Exercise description –
I need the lines below from the one with "Popular Posts" down to the one with "depend on its durable" reproduced exactly, both ends included, and nothing else.

[[ Task input open ]]

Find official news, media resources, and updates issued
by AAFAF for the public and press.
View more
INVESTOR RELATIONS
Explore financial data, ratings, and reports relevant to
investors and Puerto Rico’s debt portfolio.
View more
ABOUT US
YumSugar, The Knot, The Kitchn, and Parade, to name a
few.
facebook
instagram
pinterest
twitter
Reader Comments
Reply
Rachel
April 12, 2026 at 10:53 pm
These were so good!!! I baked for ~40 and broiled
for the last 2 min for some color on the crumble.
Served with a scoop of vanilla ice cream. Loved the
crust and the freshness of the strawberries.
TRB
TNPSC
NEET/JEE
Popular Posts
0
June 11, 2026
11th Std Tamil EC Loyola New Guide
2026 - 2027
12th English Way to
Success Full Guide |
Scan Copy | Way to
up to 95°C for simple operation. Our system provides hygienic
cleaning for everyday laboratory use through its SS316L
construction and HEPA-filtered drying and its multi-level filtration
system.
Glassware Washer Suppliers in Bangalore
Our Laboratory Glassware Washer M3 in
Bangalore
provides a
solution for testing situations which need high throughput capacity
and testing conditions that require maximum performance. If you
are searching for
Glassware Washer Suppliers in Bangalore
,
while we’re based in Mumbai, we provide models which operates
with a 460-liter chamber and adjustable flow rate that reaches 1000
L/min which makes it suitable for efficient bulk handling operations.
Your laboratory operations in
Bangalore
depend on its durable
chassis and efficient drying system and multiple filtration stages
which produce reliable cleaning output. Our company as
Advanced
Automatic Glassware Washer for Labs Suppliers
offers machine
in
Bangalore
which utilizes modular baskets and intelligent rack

[[ Task input closed ]]
[[ Task input open ]]

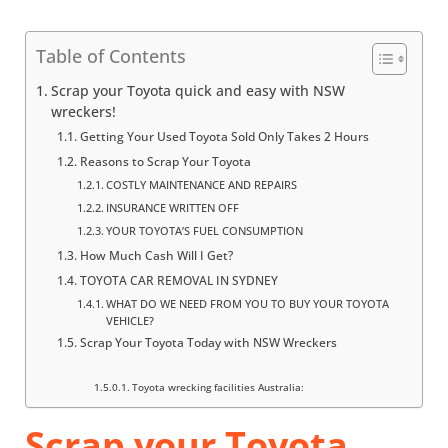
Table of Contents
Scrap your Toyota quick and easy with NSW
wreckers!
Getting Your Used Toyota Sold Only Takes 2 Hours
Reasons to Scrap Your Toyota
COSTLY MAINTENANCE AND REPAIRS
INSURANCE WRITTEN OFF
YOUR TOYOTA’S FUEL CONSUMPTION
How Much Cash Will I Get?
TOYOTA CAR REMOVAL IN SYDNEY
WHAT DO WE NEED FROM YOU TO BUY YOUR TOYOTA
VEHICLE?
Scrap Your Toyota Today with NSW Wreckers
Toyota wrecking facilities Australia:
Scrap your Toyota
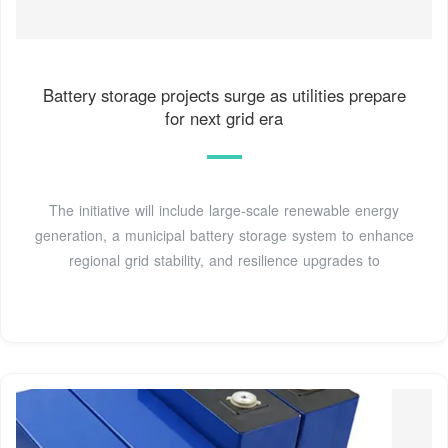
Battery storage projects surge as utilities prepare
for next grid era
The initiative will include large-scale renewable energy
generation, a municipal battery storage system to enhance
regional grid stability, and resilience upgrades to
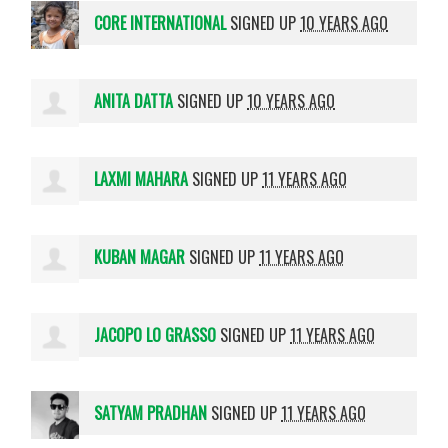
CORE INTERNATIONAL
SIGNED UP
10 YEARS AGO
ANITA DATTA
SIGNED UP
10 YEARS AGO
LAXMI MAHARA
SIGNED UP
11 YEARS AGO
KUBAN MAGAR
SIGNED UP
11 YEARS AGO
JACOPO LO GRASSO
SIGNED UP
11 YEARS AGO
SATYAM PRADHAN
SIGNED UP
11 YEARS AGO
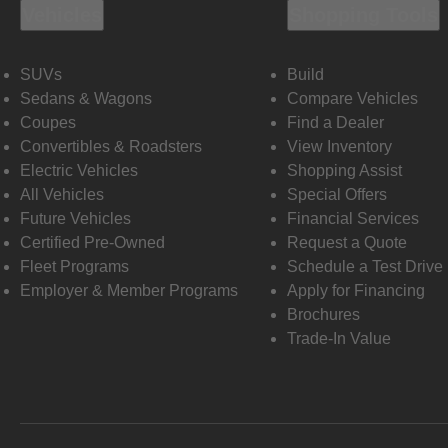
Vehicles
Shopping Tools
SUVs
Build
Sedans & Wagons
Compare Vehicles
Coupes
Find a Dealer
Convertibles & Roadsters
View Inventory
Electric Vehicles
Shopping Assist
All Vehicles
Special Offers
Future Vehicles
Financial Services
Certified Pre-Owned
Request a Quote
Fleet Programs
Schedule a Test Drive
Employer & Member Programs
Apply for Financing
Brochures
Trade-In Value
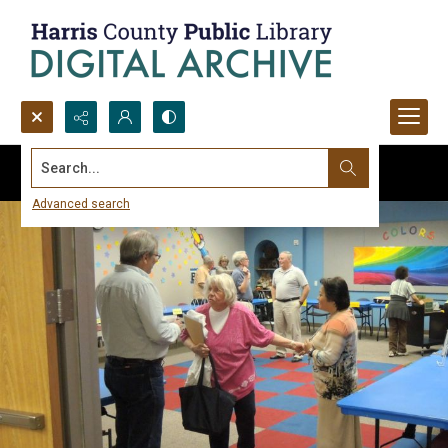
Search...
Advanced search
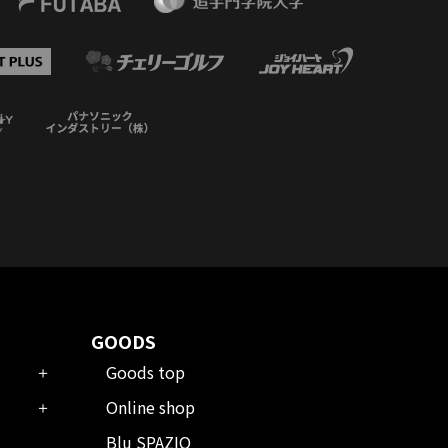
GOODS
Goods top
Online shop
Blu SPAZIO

[[ Task input closed ]]

Answer space –
Popular Posts
0
June 11, 2026
11th Std Tamil EC Loyola New Guide
2026 - 2027
12th English Way to
Success Full Guide |
Scan Copy | Way to
up to 95°C for simple operation. Our system provides hygienic
cleaning for everyday laboratory use through its SS316L
construction and HEPA-filtered drying and its multi-level filtration
system.
Glassware Washer Suppliers in Bangalore
Our Laboratory Glassware Washer M3 in
Bangalore
provides a
solution for testing situations which need high throughput capacity
and testing conditions that require maximum performance. If you
are searching for
Glassware Washer Suppliers in Bangalore
,
while we’re based in Mumbai, we provide models which operates
with a 460-liter chamber and adjustable flow rate that reaches 1000
L/min which makes it suitable for efficient bulk handling operations.
Your laboratory operations in
Bangalore
depend on its durable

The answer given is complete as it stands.